The company’s annual results announced this Thursday has reaffirmed the solid position of the co-op, with the strong performance also coming in a year in which milk price, at 27cpl, was competitive.
Key financial figures in the report include that profit before tax was €4.5m, up €3.1m on 2015, while net debt at year end was €12.6m, a €3.2m decrease on 2015.
The positive returns were achieved despite turnover (€199.7m) seeing a 2.7 per cent (€5.4m) reduction on 2015. EBIDTA was at €9.5m, a €3.1m increase on the previous year, while operating margin was up from 1.03% to 2.32%.
On the cost side, fuel and power showed a 17 per cent reduction, with much of that attributable to the first full year of the Nenagh plant having a natural gas connection.
Arrabawn, which has 970 suppliers, is headquartered at Nenagh, and has a dairies head office at its milk processing plant and distribution centre at Kilconnell, County Galway. The company has three divisions: its dairy ingredients operation, liquid milk manufacturing and distribution and its agri-business section, which operates 13 retail stores and a feed manufacturing facility through Greenvale Animal Feeds and Dan O’Connor Feeds, Limerick.
Launching the annual results, Arrabawn CEO Conor Ryan said that the strong 2016 performance was further evidence of the benefits accruing from an investment programme across its operations over recent years.
"Last year reaffirmed the strength of Arrabawn Co-op. We had a more than good performance and this will allow us to continue our capital investment programme going forward, which in turn will ensure the long term success and viability of the organisation. Last year alone we invested €7.2m in capital additions, with the biggest spend on our Nenagh plant.
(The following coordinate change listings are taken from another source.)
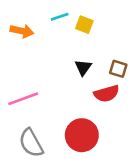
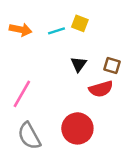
cyan line: (60, 17) -> (56, 31), moved
pink line: (23, 99) -> (22, 94), turned -40

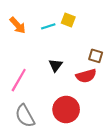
orange arrow: (21, 30) -> (18, 25), turned 36
black triangle: (79, 64) -> (56, 65), moved

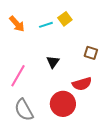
yellow square: (68, 20) -> (65, 19), turned 32
red semicircle: (86, 76) -> (82, 84), moved

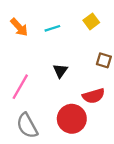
yellow square: (65, 19) -> (91, 21), moved

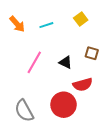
black triangle: (60, 71) -> (66, 62), moved, turned -40
pink line: (20, 87) -> (34, 62), moved

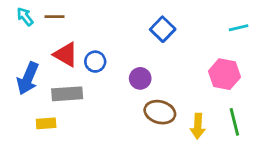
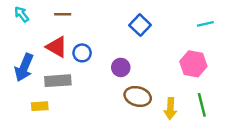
brown line: (54, 17) -> (63, 14), moved

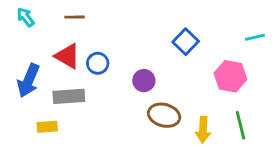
cyan line: (205, 24) -> (255, 37), moved
blue square: (140, 25) -> (186, 42), moved

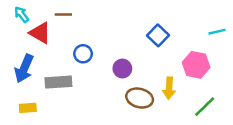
red triangle: (67, 56) -> (40, 33), moved
green line: (241, 125) -> (205, 107), turned 60
yellow rectangle: (47, 127) -> (28, 108), moved
yellow arrow: (203, 130) -> (169, 88), moved

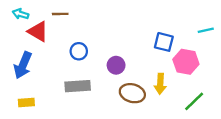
cyan arrow: (22, 14) -> (21, 14), turned -35
blue square: (158, 35) -> (164, 42), moved, turned -30
gray rectangle: (58, 82) -> (78, 86), moved

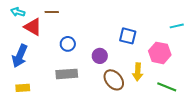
blue square: (164, 42) -> (128, 36), moved
brown ellipse: (132, 93) -> (114, 80), turned 35
green line: (194, 101) -> (167, 87), turned 66

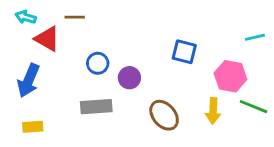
purple circle: (100, 56) -> (129, 78), moved
yellow arrow: (138, 72) -> (213, 111), moved
green line: (167, 87) -> (253, 107), moved

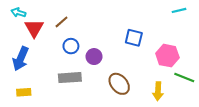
brown line: (75, 17) -> (61, 22), moved, turned -40
cyan line: (255, 37) -> (179, 10), moved
red triangle: (47, 39) -> (34, 28), turned 30
yellow arrow: (213, 111) -> (158, 91), moved

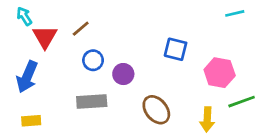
cyan arrow: (18, 12) -> (24, 16), turned 40
green line: (184, 78) -> (242, 102), turned -42

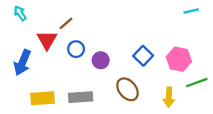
red triangle: (45, 37) -> (47, 40), moved
blue square: (176, 49) -> (143, 56), moved, turned 30
gray rectangle: (92, 102) -> (81, 97), moved
yellow rectangle: (31, 121) -> (42, 98), moved, size x1.5

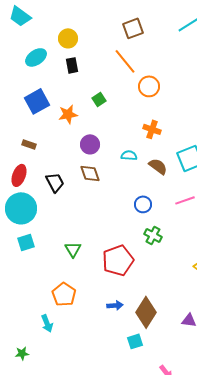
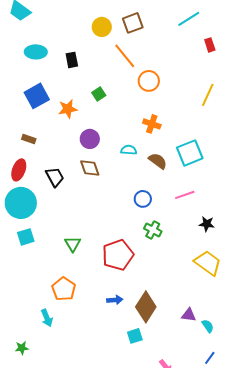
yellow circle: (68, 38) -> (102, 27), moved
cyan ellipse: (36, 57) -> (36, 52), turned 35

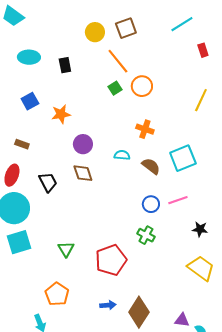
green square: (99, 94) -> (115, 88), moved
blue square: (37, 96) -> (30, 101), size x0.7
blue circle: (143, 199) -> (151, 204), moved
cyan square: (26, 237) -> (19, 242), size x1.4

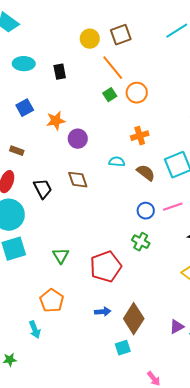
orange cross: (145, 129) -> (140, 136), turned -36
purple circle: (83, 144) -> (78, 139), moved
purple triangle: (182, 320) -> (177, 327), turned -35

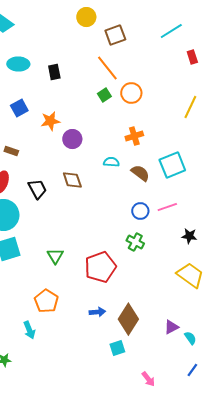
yellow circle: (90, 39) -> (86, 17), moved

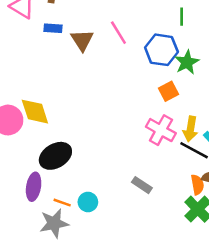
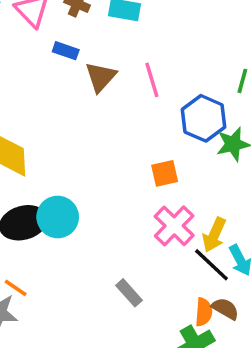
orange square: (169, 91) -> (165, 173), moved
cyan circle: (88, 202) -> (58, 217), moved, size x1.5

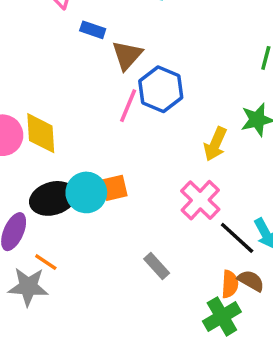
pink line: (152, 80) -> (128, 106), moved, turned 40
blue hexagon: (203, 118) -> (161, 89), moved
orange square: (165, 173) -> (114, 188), moved
yellow arrow: (214, 235) -> (215, 144), moved

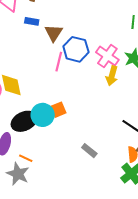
pink cross: (200, 200) -> (107, 56), moved
gray star: (28, 287) -> (18, 174), turned 30

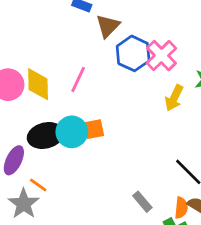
pink cross: (107, 56) -> (161, 56), moved
pink line: (59, 62) -> (78, 80), moved
gray rectangle: (89, 151) -> (142, 202), moved

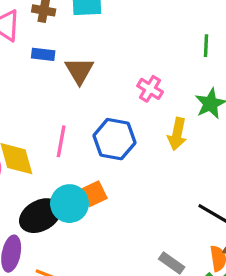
blue hexagon: (133, 53) -> (114, 139), moved
pink cross: (161, 56) -> (150, 89), size x0.7

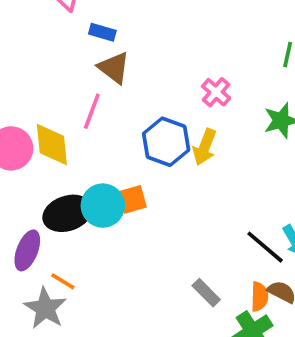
brown triangle: (79, 71) -> (114, 68), moved, turned -32
yellow arrow: (177, 134) -> (205, 147), moved
pink line: (61, 141) -> (92, 111), moved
We also invested €1.3m in our Tyone retail operation, which is, as a result, a state-of-the-art flagship store that will not just serve our suppliers and the wider farming community but also the public," he said.
Said Arrabawn chairman Sean Monahan: "In many respects it was a challenging year for the dairy industry but the robust performance of Arrabawn validates the hard work over previous years that has seen us modernise our operations and ensure we are a lean organisation, ready for future growth and actively seeking opportunities for expansion.
"Representing the shareholders, the bulk of whom are suppliers, as Chairman of the board, I was particularly pleased that we managed in a tough year for dairy prices to pay a very competitive milk price of 27cpl. With a diversified business, I have every confidence we will continue to pay a competitive milk price into the future."